In India, Ford also had a problem with pricing. “We did not have a cost-plus pricing; instead, it was market-based pricing,” Piparsania adds. Much of that was because of the price-conscious Indian buyer, at a time when the Indian economy was only beginning to pick up pace. “Of course, the situation has changed now, and the Indian consumer has better purchasing power.”

Meanwhile, after the success of Ikon, Ford’s successive launches, including the Fusion and Mondeo failed to woo buyers, before the company staged a comeback with Figo and EcoSport. The Mondeo was priced almost as much as a Mercedes, largely due to import duties. “With Ford, the problem was that every time they launched a new model, they would turn all the attention away from their existing models,” adds Gupta of IHS Markit, who happens to own an EcoSport. “They never gave the required focus on the entire product portfolio. That meant being unable to take advantage of their products.”

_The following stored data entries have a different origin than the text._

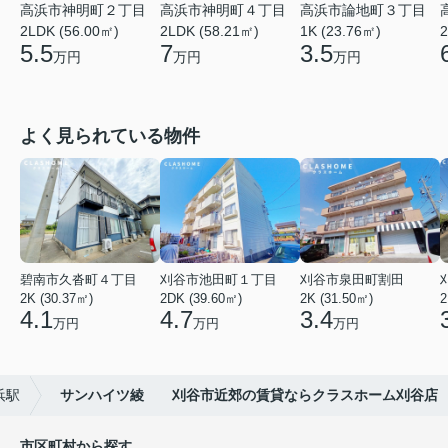
高浜市神明町２丁目
高浜市神明町４丁目
高浜市論地町３丁目
2LDK (56.00㎡)
2LDK (58.21㎡)
1K (23.76㎡)
2
5.5
7
3.5
万円
万円
万円
よく見られている物件
碧南市久沓町４丁目
刈谷市池田町１丁目
刈谷市泉田町割田
2K (30.37㎡)
2DK (39.60㎡)
2K (31.50㎡)
2
4.1
4.7
3.4
万円
万円
万円
浜駅
サンハイツ綾 刈谷市近郊の賃貸ならクラスホーム刈谷店
市区町村から探す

By 2015, Ford, which also had plans to launch a slew of vehicles, decided to set up a new state-of-the-art manufacturing plant at Sanand, on a 460-acre site, for $1 billion. The facility was to manufacture 2.7 lakh engines and 2.4 lakh vehicles a year. “In 2018, even when Hyundai’s plant in Chennai was running at full capacity, it never bothered to set up a new plant,” says Gupta. “In contrast, Ford went and set up a new plant without those numbers, thus increasing overhead costs.”

What Koreans can teach Americans and Europeans on cracking India's auto market

Now, as Ford folds up its India dreams, due to an unviable market and its own financial troubles, India’s automobile story is only looking brighter than ever before. According to government think-tank Niti Aayog, only 22 people out of a thousand own a car, as opposed to 980 and 850 per 1,000 in the US and the UK respectively, which means the market is still under-penetrated.

India’s automobile industry is expected to grow at 12.7 percent annually between 2019 and 2026, to reach $512 billion by 2026, according to consultancy firm Grant Thornton. “Rising middle-class and young populations, coupled with increasing disposable incomes and urbanisation is driving the growth of new vehicles sales in India,” says a recent report by Grant Thornton. Alongside, there is also a push towards greener mobility, with even Tesla looking at bringing its vehicles to India soon.

“What we must also realise is that it's not just in India that Hyundai has taken on the giants,” Piparsania says. “Even in Europe and the US, Hyundai has become a force to reckon with. There is a lot that the company has to teach global automakers.”